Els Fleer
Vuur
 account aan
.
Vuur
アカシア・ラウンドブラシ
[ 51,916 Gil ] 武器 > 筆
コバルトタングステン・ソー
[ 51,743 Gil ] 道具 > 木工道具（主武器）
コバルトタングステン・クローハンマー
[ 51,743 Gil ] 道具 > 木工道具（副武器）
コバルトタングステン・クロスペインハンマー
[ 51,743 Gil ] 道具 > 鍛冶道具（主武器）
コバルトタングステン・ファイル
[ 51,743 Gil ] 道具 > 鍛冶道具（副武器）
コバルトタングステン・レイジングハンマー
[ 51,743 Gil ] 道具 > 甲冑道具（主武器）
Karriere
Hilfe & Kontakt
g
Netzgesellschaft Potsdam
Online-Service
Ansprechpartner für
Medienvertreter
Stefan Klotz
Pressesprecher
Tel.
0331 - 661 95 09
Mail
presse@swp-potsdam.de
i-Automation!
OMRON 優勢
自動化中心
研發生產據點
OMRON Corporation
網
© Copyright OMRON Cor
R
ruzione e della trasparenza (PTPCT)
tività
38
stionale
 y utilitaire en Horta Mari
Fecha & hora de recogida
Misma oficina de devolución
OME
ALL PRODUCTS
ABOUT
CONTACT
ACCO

···

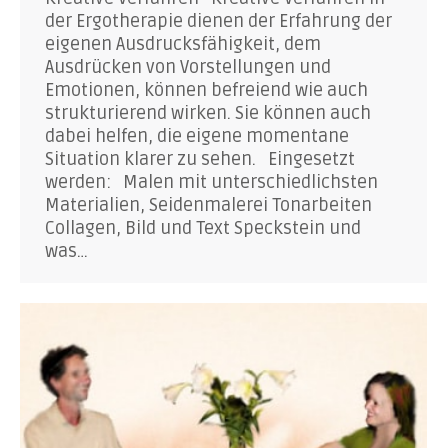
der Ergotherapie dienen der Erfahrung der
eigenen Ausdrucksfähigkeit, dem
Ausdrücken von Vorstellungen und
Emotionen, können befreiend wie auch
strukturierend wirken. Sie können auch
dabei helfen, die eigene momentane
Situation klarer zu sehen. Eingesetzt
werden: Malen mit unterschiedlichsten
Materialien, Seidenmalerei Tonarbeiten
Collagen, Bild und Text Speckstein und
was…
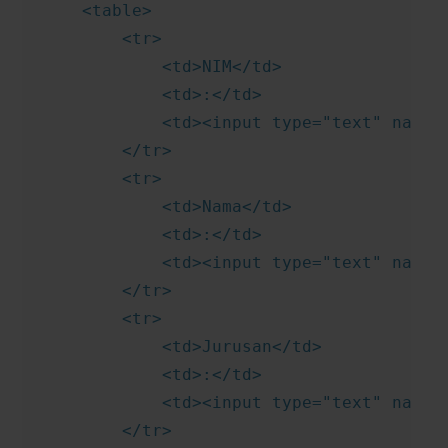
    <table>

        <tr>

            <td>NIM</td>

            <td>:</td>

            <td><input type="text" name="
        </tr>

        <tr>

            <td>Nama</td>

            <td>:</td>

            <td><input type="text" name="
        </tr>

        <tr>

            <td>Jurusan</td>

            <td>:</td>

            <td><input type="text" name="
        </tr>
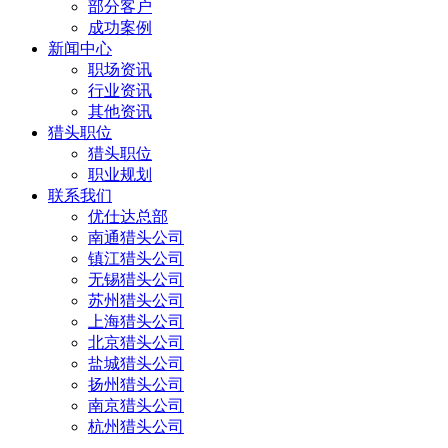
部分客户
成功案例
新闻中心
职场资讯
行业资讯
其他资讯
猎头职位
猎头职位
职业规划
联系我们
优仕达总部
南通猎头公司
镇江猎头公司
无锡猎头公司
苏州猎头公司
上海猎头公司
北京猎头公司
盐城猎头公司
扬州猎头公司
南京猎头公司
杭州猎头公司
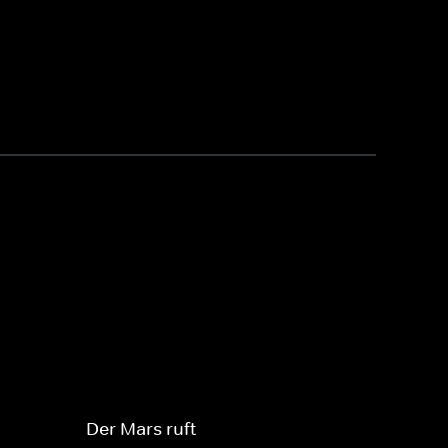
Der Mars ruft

···

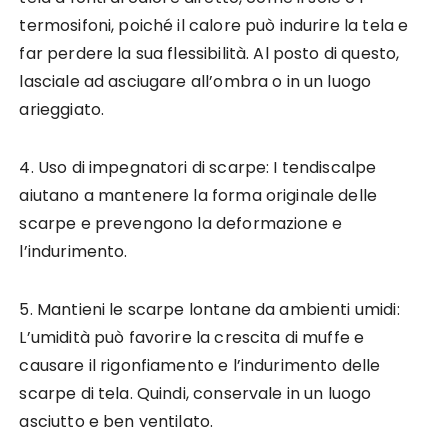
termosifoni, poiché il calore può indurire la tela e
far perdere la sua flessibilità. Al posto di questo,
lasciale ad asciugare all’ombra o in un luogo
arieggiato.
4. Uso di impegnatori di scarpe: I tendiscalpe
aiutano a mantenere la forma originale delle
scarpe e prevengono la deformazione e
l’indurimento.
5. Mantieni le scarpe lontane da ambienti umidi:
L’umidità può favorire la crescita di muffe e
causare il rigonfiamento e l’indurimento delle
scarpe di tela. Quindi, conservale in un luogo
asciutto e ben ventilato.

···

> PROBLEM TO SOLVE: Filter the data above down to lines with the word "木工道具", and copy them.

> SOLUTION:
[ 51,743 Gil ] 道具 > 木工道具（主武器）
[ 51,743 Gil ] 道具 > 木工道具（副武器）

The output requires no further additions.